A tanker travels through the Singapore Strait July 7, 2014. Since April, at least six fuel tankers have been hijacked and drained in the Malacca Strait or nearby waters of the South China Sea, according to the International Maritime Bureau (IMB). — Reuters pic
A tanker travels through the Singapore Strait July 7, 2014. Since April, at least six fuel tankers have been hijacked and drained in the Malacca Strait or nearby waters of the South China Sea, according to the International Maritime Bureau (IMB). — Reuters pic

KUALA LUMPUR, Oct 30 — Pirate attacks along the waters off Malaysia, Indonesia and Singapore have nearly doubled this year compared to two years ago, with armed gangs hijacking small tankers, stealing cargo, kidnapping, and sometimes murdering ships’ crew, the International Maritime Bureau (IMB) revealed today.

The Financial Times reported that IMB, the agency responsible for monitoring global piracy noted that globally, there had been 178 incidents of attempted and actual vessel hijackings this year, down from 352 for the same period in 2011. The decline was in its third consecutive year.

However, the figure for Southeast Asia over the same nine-month period has almost doubled from 54 in 2011 to 103 this year, IMB told the daily.

“There has been a worrying new rise in attacks against small coastal tankers in southeast Asia.

“We advise small tankers in particular to remain vigilant in these waters and report all attacks and suspicious small craft,” said IMB director Pottengal Mukundan.

He added that the worst affected area was Indonesia’s Bintan Island, which is near Singapore, making it the world’s single worst piracy spot by number of incidents in the first nine months of this year.

The report noted that the Malacca Strait, a channel between Malaysia and Indonesia, has been plagued by piracy for centuries.

The spike in recent years however, was due to more, usually smaller, vessels anchoring offshore to transfer cargo, to avoid port charges, which proved to be easy targets for armed gangs.

In its report, the IMB said of the six vessels hijacked worldwide in the third quarter alone, five were in Southeast Asia.

Gerald Yee, a partner at law firm Clyde & Co, in Singapore told the Financial Times that insurance premiums are rising as a result of more pirate attacks.

“In the first nine months of 2014, pirates killed three crew, kidnapped five from their vessels and took 369 seafarers hostage. A total of 17 vessels were hijacked, 124 were boarded and 10 were fired upon. There were 27 further reports of attempted attacks,” the Financial Times reported.

Marianna Choo, general manager of the Singapore Shipping Association, said the matter is of a huge concern and SSA is working closely with authorities to address this.

“We are trying our best to keep all our members informed and to inform all ships that are transiting this area to keep a very watchful eye,” she told the financial daily.

The latest reported attack was on August 28 when a lube oil tanker had its cargo stolen by pirates near Tioman Island in the South China Sea.

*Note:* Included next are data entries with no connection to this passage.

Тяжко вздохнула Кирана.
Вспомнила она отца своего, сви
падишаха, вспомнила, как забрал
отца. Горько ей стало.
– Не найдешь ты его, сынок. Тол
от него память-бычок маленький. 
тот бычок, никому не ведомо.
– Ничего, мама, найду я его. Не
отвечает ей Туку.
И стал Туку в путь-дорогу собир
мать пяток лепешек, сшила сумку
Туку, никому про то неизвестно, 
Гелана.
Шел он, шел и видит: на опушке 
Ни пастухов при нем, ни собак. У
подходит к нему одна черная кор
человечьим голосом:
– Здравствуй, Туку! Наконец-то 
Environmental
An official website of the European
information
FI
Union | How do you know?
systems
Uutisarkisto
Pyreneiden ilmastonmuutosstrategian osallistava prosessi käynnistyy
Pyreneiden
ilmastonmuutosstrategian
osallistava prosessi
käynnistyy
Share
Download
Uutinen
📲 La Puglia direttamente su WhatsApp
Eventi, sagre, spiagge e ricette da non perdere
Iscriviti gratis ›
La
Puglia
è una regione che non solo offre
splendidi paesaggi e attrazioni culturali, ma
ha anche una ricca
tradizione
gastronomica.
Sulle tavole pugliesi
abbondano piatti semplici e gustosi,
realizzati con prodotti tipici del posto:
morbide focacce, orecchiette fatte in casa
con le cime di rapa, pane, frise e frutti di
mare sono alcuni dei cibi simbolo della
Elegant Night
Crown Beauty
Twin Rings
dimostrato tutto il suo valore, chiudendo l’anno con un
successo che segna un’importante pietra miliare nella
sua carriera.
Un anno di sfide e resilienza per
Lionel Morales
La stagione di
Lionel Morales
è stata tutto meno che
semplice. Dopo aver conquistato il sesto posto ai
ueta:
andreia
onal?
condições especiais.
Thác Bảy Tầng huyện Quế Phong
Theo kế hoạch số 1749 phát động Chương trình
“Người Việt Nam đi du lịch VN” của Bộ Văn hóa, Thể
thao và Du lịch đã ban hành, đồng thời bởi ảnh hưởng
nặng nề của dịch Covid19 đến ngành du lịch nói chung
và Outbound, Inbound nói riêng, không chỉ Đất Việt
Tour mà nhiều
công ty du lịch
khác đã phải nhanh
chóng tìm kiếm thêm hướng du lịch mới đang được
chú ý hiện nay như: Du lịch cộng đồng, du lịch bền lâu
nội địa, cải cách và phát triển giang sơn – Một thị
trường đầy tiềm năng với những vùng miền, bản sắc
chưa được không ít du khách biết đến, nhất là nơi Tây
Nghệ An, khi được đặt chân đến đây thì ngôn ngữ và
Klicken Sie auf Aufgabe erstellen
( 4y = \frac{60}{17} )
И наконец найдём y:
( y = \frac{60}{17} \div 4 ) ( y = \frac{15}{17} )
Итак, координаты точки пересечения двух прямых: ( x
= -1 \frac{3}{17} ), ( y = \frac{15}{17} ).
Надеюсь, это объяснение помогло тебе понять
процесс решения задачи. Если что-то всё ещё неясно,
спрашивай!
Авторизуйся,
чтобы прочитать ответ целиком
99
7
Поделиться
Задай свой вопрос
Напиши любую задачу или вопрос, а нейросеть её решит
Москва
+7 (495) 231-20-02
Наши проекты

Industry news site Marine Insight reported that six pirates armed with guns boarded the Thailand-registered tanker, which was en-route from Singapore to Bangkok carrying 1,396 tonnes of lube oil.

The attackers took control of the vessel, sailed for about 10 nautical miles, and forced the crew to transfer the cargo to two other tankers.  The pirates stole personal belongings from the crew and damaged the ship’s navigational and communications systems.

No crew was injured in the attack, and the ship was able to sail to the shore and report the incident.

The attack was the tenth in the South China Sea since April.